Till now, we allow to filter out unwanted properties of an item page. See [unwanted_keys#Settings](#unwanted_keys).

### Why is the OCR service slow sometimes?

The OCR service is provided by [Hugging Face](https://huggingface.co/). And it has a initialization time when it's not used for a while.

### Why can't I change the page title format `@xxx` in the Zotero settings?

One thing we should keep in mind is that the settings in your Zotero profile won't affect this plugin.
`Insert page name with prefix:`, `Notes under block of:` and other options are not exposed to plugins in Logseq.

These settings can only influence the behavior of the native `/Zotero` command.

# Acknowledgements

TeX OCR

- olmobaldoni: [logseq-formula-ocr-plugin](https://github.com/olmobaldoni/logseq-formula-ocr-plugin)
- NormXU: [nougat-latex-ocr](https://github.com/NormXU/nougat-latex-ocr)
- Hugging Face: [Norm/nougat-latex-base](https://huggingface.co/Norm/nougat-latex-base)

Zotero API

- Zotero: [Zotero API](https://www.zotero.org/support/dev/web_api/v3/start)
- MunGell: [ZotServer](https://github.com/MunGell/ZotServer)
- cboulanger: [excite-docker](https://github.com/cboulanger/excite-docker)

Icon

- Microsoft Bing: [Designer](https://www.bing.com/images/create/)

Search Panel GUI

- xyhp915: [logseq-assets-plus](https://github.com/xyhp915/logseq-assets-plus)

Coding Assistance

- GitHub Copilot

# Support

Find this plugin useful? ~~Buy me a coffee ☕️~~ (Unfortunately, I lost the access to my Buymeacoffee account. @Hira G. Thank for supporting me!) or you could support my favorite Logseq plugins and their developers.
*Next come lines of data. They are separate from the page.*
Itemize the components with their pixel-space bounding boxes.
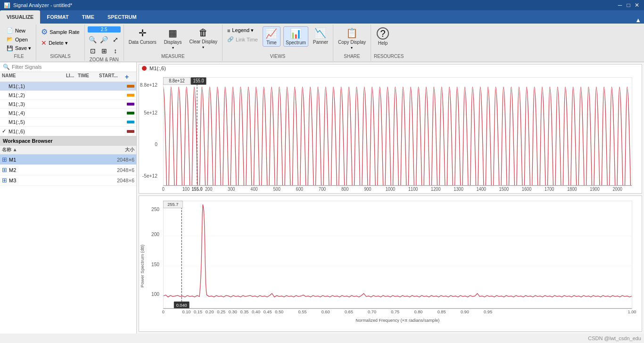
- signal-name: M1(:,3): [8, 101, 125, 107]
- bottom-plot-container: 250 200 150 100 Power Spectrum (dB): [139, 196, 642, 332]
- svg-text:150: 150: [151, 262, 159, 267]
- workspace-header: 名称 ▲ 大小: [0, 146, 136, 155]
- signal-name: M1(:,6): [8, 129, 125, 134]
- svg-text:0: 0: [162, 186, 165, 191]
- svg-text:Power Spectrum (dB): Power Spectrum (dB): [140, 245, 145, 287]
- table-icon: ⊞: [2, 166, 7, 173]
- workspace-item-size: 2048×6: [101, 178, 134, 183]
- search-icon: 🔍: [3, 64, 10, 70]
- svg-text:8.8e+12: 8.8e+12: [140, 82, 157, 88]
- zoom-out-button[interactable]: 🔎: [99, 34, 109, 45]
- top-plot-area[interactable]: 8.8e+12 5e+12 0 -5e+12: [139, 72, 642, 193]
- panner-button[interactable]: 📉 Panner: [311, 26, 330, 46]
- clear-display-button[interactable]: 🗑 Clear Display ▾: [187, 26, 219, 50]
- svg-text:155.0: 155.0: [191, 186, 202, 191]
- svg-text:8.8e+12: 8.8e+12: [169, 78, 185, 83]
- link-time-button[interactable]: 🔗 Link Time: [225, 35, 260, 43]
- svg-text:1500: 1500: [499, 186, 509, 191]
- clear-display-icon: 🗑: [198, 27, 208, 38]
- svg-text:0.80: 0.80: [414, 310, 422, 315]
- svg-text:0.25: 0.25: [217, 310, 225, 315]
- panner-icon: 📉: [314, 27, 326, 39]
- group-label-resources: RESOURCES: [374, 53, 404, 60]
- svg-text:900: 900: [364, 186, 371, 191]
- signal-checkbox[interactable]: ✓: [2, 128, 8, 134]
- signal-item[interactable]: M1(:,2): [0, 91, 136, 100]
- copy-display-button[interactable]: 📋 Copy Display ▾: [336, 26, 368, 51]
- ribbon-tabs: VISUALIZE FORMAT TIME SPECTRUM ▲: [0, 10, 644, 24]
- zoom-reset-button[interactable]: ⊞: [99, 46, 109, 56]
- signal-name: M1(:,2): [8, 92, 125, 98]
- group-label-share: SHARE: [336, 53, 368, 60]
- workspace-item[interactable]: ⊞M12048×6: [0, 155, 136, 165]
- svg-text:500: 500: [273, 186, 280, 191]
- top-plot-container: M1(:,6) 8.8e+12 5e+12 0 -5e+12: [139, 64, 642, 194]
- signal-color-bar: [127, 103, 134, 106]
- svg-text:155.0: 155.0: [193, 78, 204, 83]
- time-view-button[interactable]: 📈 Time: [263, 26, 281, 47]
- bottom-plot-area[interactable]: 250 200 150 100 Power Spectrum (dB): [139, 196, 642, 331]
- svg-text:800: 800: [341, 186, 348, 191]
- delete-button[interactable]: ✕ Delete ▾: [39, 38, 82, 48]
- workspace-item[interactable]: ⊞M32048×6: [0, 175, 136, 186]
- zoom-region-button[interactable]: ⊡: [88, 46, 98, 56]
- signal-item[interactable]: M1(:,5): [0, 118, 136, 127]
- displays-button[interactable]: ▦ Displays ▾: [162, 26, 184, 51]
- col-header-li: LI...: [66, 73, 78, 81]
- signal-item[interactable]: M1(:,3): [0, 100, 136, 109]
- svg-text:400: 400: [250, 186, 257, 191]
- link-icon: 🔗: [227, 36, 234, 42]
- svg-text:1200: 1200: [431, 186, 440, 191]
- tab-spectrum[interactable]: SPECTRUM: [101, 10, 143, 24]
- signal-item[interactable]: M1(:,1): [0, 82, 136, 91]
- add-signal-button[interactable]: +: [125, 73, 134, 81]
- zoom-fit-button[interactable]: ⤢: [110, 34, 121, 45]
- close-button[interactable]: ✕: [634, 2, 640, 8]
- tab-time[interactable]: TIME: [75, 10, 101, 24]
- table-icon: ⊞: [2, 177, 7, 184]
- tab-visualize[interactable]: VISUALIZE: [0, 10, 40, 24]
- pan-button[interactable]: ↕: [110, 46, 121, 56]
- signal-name: M1(:,5): [8, 119, 125, 125]
- tab-format[interactable]: FORMAT: [40, 10, 75, 24]
- svg-text:0.40: 0.40: [252, 310, 260, 315]
- group-label-views: VIEWS: [225, 53, 330, 60]
- zoom-in-button[interactable]: 🔍: [88, 34, 98, 45]
- group-label-measure: MEASURE: [127, 53, 219, 60]
- svg-text:200: 200: [205, 186, 212, 191]
- sample-rate-button[interactable]: ⚙ Sample Rate: [39, 26, 82, 37]
- legend-button[interactable]: ≡ Legend ▾: [225, 26, 260, 34]
- filter-signals-input[interactable]: [12, 64, 133, 70]
- col-header-name: NAME: [2, 73, 66, 81]
- help-button[interactable]: ? Help: [374, 26, 392, 47]
- displays-arrow: ▾: [172, 46, 174, 50]
- signal-item[interactable]: ✓M1(:,6): [0, 127, 136, 136]
- svg-text:0.10: 0.10: [182, 310, 190, 315]
- spectrum-view-button[interactable]: 📊 Spectrum: [283, 26, 308, 47]
- svg-text:0.30: 0.30: [229, 310, 237, 315]
- workspace-item-size: 2048×6: [101, 167, 134, 173]
- data-cursors-button[interactable]: ✛ Data Cursors: [127, 26, 158, 46]
- workspace-item[interactable]: ⊞M22048×6: [0, 165, 136, 175]
- svg-text:1900: 1900: [590, 186, 599, 191]
- new-button[interactable]: 📄 New: [5, 26, 33, 34]
- svg-text:-5e+12: -5e+12: [142, 172, 157, 179]
- workspace-item-name: M2: [9, 167, 99, 173]
- save-button[interactable]: 💾 Save ▾: [5, 44, 33, 52]
- watermark: CSDN @lwt_csdn_edu: [588, 335, 641, 341]
- svg-text:0.70: 0.70: [368, 310, 376, 315]
- signal-item[interactable]: M1(:,4): [0, 109, 136, 118]
- help-icon: ?: [377, 27, 389, 40]
- svg-text:700: 700: [319, 186, 326, 191]
- svg-text:100: 100: [182, 186, 190, 191]
- maximize-button[interactable]: □: [625, 2, 632, 8]
- top-plot-svg: 8.8e+12 5e+12 0 -5e+12: [139, 72, 642, 193]
- minimize-button[interactable]: ─: [617, 2, 623, 8]
- open-button[interactable]: 📂 Open: [5, 35, 33, 43]
- svg-text:0.85: 0.85: [438, 310, 446, 315]
- svg-text:0.35: 0.35: [240, 310, 248, 315]
- ribbon-collapse-icon[interactable]: ▲: [635, 16, 641, 24]
- workspace-item-size: 2048×6: [101, 157, 134, 163]
- group-label-signals: SIGNALS: [39, 53, 82, 60]
- svg-text:0: 0: [162, 310, 165, 315]
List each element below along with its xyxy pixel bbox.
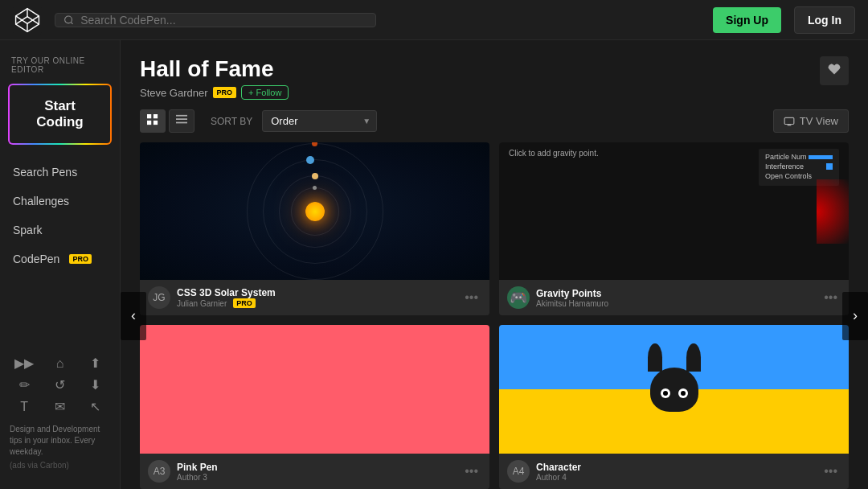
pen-card-pink: A3 Pink Pen Author 3 ••• — [140, 325, 489, 489]
svg-rect-6 — [176, 115, 187, 117]
refresh-icon[interactable]: ↺ — [45, 377, 74, 392]
forward-icon[interactable]: ▶▶ — [10, 355, 39, 371]
logo[interactable] — [13, 6, 42, 35]
controls-bar: SORT BY Order Most Viewed Most Loved Mos… — [121, 109, 868, 142]
pen-title-pink: Pink Pen — [177, 462, 218, 473]
sort-select[interactable]: Order Most Viewed Most Loved Most Commen… — [262, 110, 377, 132]
pen-username-solar: Julian Garnier PRO — [177, 298, 276, 308]
character-head — [650, 368, 698, 412]
search-input[interactable] — [80, 14, 367, 27]
sidebar-label-challenges: Challenges — [13, 195, 69, 208]
heart-button[interactable] — [820, 56, 849, 85]
search-bar[interactable] — [55, 13, 376, 27]
sidebar-label-search-pens: Search Pens — [13, 166, 77, 179]
author-pro-badge: PRO — [213, 87, 237, 98]
pen-card-gravity: Click to add gravity point. Particle Num… — [499, 142, 849, 315]
share-icon[interactable]: ⬆ — [81, 355, 110, 371]
pen-info-pink: Pink Pen Author 3 — [177, 462, 218, 482]
pen-username-character: Author 4 — [536, 473, 581, 482]
pen-info-character: Character Author 4 — [536, 462, 581, 482]
follow-button[interactable]: + Follow — [241, 85, 289, 100]
pen-card-solar: JG CSS 3D Solar System Julian Garnier PR… — [140, 142, 489, 315]
sidebar-icon-grid: ▶▶ ⌂ ⬆ ✏ ↺ ⬇ T ✉ ↖ — [10, 355, 110, 414]
list-icon — [176, 114, 187, 125]
pen-username-pink: Author 3 — [177, 473, 218, 482]
pen-author-solar: JG CSS 3D Solar System Julian Garnier PR… — [148, 286, 276, 309]
pen-footer-gravity: 🎮 Gravity Points Akimitsu Hamamuro ••• — [499, 280, 849, 315]
pen-footer-character: A4 Character Author 4 ••• — [499, 454, 849, 489]
sidebar-label-codepen: CodePen — [13, 253, 59, 265]
tv-view-button[interactable]: TV View — [773, 109, 849, 133]
pen-avatar-gravity: 🎮 — [507, 286, 530, 309]
start-coding-button[interactable]: Start Coding — [8, 84, 112, 145]
sidebar-promo-text: TRY OUR ONLINE EDITOR — [0, 50, 120, 84]
pen-card-character: A4 Character Author 4 ••• — [499, 325, 849, 489]
download-icon[interactable]: ⬇ — [81, 377, 110, 392]
sidebar-bottom: ▶▶ ⌂ ⬆ ✏ ↺ ⬇ T ✉ ↖ Design and Developmen… — [0, 346, 120, 479]
email-icon[interactable]: ✉ — [45, 399, 74, 414]
sidebar-item-challenges[interactable]: Challenges — [0, 187, 120, 216]
svg-point-1 — [65, 16, 72, 23]
pen-menu-button-solar[interactable]: ••• — [461, 287, 481, 308]
pen-grid-wrapper: ‹ — [121, 142, 868, 489]
pen-footer-solar: JG CSS 3D Solar System Julian Garnier PR… — [140, 280, 489, 315]
login-button[interactable]: Log In — [794, 6, 855, 34]
pen-pro-badge-solar: PRO — [233, 298, 256, 308]
home-icon[interactable]: ⌂ — [45, 355, 74, 371]
pen-preview-gravity[interactable]: Click to add gravity point. Particle Num… — [499, 142, 849, 280]
header-left: Hall of Fame Steve Gardner PRO + Follow — [140, 56, 289, 100]
cursor-icon[interactable]: ↖ — [81, 399, 110, 414]
list-view-button[interactable] — [169, 109, 194, 133]
pen-avatar-character: A4 — [507, 460, 530, 483]
pen-author-pink: A3 Pink Pen Author 3 — [148, 460, 218, 483]
pen-info-solar: CSS 3D Solar System Julian Garnier PRO — [177, 287, 276, 308]
sidebar-label-spark: Spark — [13, 224, 43, 236]
author-name: Steve Gardner — [140, 87, 208, 99]
solar-system-art — [235, 142, 395, 280]
text-icon[interactable]: T — [10, 399, 39, 414]
red-glow — [817, 179, 849, 244]
pen-username-gravity: Akimitsu Hamamuro — [536, 299, 608, 308]
search-icon — [63, 14, 74, 26]
sidebar-item-search-pens[interactable]: Search Pens — [0, 158, 120, 187]
sidebar-item-spark[interactable]: Spark — [0, 216, 120, 244]
pen-preview-pink[interactable] — [140, 325, 489, 454]
svg-rect-8 — [176, 122, 187, 124]
page-title: Hall of Fame — [140, 56, 289, 82]
author-row: Steve Gardner PRO + Follow — [140, 85, 289, 100]
tv-icon — [784, 116, 795, 127]
next-arrow-button[interactable]: › — [842, 292, 868, 340]
grid-icon — [147, 114, 158, 125]
topnav: Sign Up Log In — [0, 0, 868, 40]
svg-rect-5 — [154, 121, 158, 125]
pen-info-gravity: Gravity Points Akimitsu Hamamuro — [536, 288, 608, 308]
pen-menu-button-character[interactable]: ••• — [821, 461, 841, 482]
svg-rect-9 — [784, 117, 794, 124]
orbit-4 — [247, 143, 383, 280]
pen-avatar-pink: A3 — [148, 460, 170, 483]
sidebar: TRY OUR ONLINE EDITOR Start Coding Searc… — [0, 40, 121, 489]
pen-title-solar: CSS 3D Solar System — [177, 287, 276, 298]
character-art — [650, 368, 698, 412]
pen-title-gravity: Gravity Points — [536, 288, 608, 299]
content-main: Hall of Fame Steve Gardner PRO + Follow — [121, 40, 868, 489]
pen-preview-character[interactable] — [499, 325, 849, 454]
codepen-pro-badge: PRO — [69, 254, 92, 264]
pen-menu-button-pink[interactable]: ••• — [461, 461, 481, 482]
prev-arrow-button[interactable]: ‹ — [121, 292, 146, 340]
pen-avatar-solar: JG — [148, 286, 170, 309]
sidebar-item-codepen[interactable]: CodePen PRO — [0, 244, 120, 273]
pen-menu-button-gravity[interactable]: ••• — [821, 287, 841, 308]
gravity-hint-text: Click to add gravity point. — [509, 149, 599, 158]
heart-icon — [828, 63, 841, 76]
signup-button[interactable]: Sign Up — [713, 7, 781, 33]
planet-4 — [312, 142, 317, 146]
grid-view-button[interactable] — [140, 109, 166, 133]
pen-title-character: Character — [536, 462, 581, 473]
pen-preview-solar[interactable] — [140, 142, 489, 280]
sort-label: SORT BY — [211, 116, 252, 127]
pen-icon[interactable]: ✏ — [10, 377, 39, 392]
sidebar-newsletter-text: Design and Development tips in your inbo… — [10, 424, 110, 458]
pen-footer-pink: A3 Pink Pen Author 3 ••• — [140, 454, 489, 489]
sort-wrapper: Order Most Viewed Most Loved Most Commen… — [262, 110, 377, 132]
It's also a great help for me.

- [debanjandhar12/logseq-anki-sync](https://github.com/debanjandhar12/logseq-anki-sync): I love its idea of keeping links to Logseq blocks in Anki cards. It has significantly enhanced my experience of reviewing and updating cards on Anki mobile.
- [haydenull/logseq-plugin-agenda](https://github.com/haydenull/logseq-plugin-agenda): a game changer for task management.

Both projects are not only feature-rich but also continue to evolve through active development.

# Development

- Install dependencies with `npm install`
- Build the application using `npm run build` or `npm run watch`
- Load the plugin in the Logseq Desktop client using the `Load unpacked plugin` option.